▸ **Your objective**:
Say how many lines in the following entries include "hint", and add nothing else.
Start of Source material
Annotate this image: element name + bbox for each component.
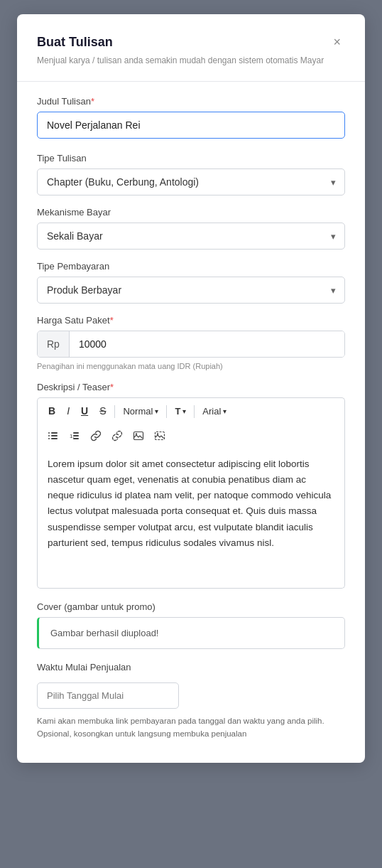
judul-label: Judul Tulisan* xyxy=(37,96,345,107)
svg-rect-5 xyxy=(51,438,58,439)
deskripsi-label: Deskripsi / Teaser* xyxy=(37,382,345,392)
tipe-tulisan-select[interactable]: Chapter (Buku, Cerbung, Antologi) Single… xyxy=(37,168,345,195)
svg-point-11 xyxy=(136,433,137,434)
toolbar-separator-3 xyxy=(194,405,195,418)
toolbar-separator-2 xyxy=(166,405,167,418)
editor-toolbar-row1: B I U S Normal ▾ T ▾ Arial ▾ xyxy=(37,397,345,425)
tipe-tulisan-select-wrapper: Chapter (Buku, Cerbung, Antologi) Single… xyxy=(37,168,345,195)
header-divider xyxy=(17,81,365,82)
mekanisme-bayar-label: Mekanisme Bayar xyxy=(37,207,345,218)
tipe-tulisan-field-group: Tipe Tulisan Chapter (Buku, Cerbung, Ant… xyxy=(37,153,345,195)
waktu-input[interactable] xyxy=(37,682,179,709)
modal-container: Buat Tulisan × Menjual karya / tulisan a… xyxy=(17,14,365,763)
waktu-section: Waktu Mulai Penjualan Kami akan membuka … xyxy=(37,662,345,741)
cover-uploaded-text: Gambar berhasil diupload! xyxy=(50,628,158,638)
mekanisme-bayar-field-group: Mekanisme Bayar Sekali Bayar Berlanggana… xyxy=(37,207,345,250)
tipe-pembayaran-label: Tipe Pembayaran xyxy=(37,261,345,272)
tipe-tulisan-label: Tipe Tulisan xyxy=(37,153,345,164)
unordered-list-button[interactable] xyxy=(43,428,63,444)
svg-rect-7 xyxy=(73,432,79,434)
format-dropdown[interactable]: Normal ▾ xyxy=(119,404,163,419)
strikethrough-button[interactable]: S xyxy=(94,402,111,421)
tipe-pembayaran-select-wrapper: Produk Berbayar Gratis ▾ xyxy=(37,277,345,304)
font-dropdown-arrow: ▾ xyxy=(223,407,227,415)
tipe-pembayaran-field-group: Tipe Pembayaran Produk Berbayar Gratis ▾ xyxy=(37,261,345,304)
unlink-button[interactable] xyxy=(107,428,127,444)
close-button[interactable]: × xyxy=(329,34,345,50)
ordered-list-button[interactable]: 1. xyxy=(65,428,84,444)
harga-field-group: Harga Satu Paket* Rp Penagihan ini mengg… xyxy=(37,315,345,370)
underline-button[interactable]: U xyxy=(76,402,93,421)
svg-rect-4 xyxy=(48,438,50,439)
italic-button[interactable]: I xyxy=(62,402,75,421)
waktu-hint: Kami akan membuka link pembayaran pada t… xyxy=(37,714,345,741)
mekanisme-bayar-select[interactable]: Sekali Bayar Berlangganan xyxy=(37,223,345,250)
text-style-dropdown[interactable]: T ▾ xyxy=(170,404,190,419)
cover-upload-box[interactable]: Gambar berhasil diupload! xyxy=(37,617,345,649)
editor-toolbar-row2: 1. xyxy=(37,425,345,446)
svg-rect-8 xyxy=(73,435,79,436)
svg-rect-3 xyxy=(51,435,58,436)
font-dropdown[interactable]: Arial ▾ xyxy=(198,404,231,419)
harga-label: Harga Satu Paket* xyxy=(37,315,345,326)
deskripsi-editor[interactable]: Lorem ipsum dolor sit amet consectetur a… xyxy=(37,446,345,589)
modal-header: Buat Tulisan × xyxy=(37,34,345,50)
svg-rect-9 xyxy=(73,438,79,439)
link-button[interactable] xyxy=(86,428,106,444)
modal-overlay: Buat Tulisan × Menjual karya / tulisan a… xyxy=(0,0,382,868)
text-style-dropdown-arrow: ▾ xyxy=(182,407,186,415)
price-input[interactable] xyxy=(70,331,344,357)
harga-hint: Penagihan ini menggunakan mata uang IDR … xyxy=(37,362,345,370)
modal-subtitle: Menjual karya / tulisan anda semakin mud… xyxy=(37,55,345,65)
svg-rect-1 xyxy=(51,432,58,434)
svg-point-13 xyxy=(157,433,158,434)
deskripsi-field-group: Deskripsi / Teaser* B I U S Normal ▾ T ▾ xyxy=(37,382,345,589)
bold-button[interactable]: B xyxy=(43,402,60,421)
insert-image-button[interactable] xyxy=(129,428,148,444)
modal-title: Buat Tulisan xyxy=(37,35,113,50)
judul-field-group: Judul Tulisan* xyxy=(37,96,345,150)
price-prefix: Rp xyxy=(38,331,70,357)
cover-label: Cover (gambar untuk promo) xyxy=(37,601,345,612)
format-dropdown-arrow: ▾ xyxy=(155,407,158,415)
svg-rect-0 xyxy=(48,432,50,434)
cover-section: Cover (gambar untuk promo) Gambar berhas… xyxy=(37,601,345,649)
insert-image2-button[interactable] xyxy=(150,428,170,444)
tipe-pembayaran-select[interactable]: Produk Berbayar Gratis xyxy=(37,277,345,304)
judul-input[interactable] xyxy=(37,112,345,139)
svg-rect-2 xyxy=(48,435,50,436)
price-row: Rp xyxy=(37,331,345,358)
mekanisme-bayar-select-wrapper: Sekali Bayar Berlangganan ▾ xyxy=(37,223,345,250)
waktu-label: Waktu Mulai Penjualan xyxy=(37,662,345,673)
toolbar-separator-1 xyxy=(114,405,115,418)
End of Source material
▸ **Problem solution**:
2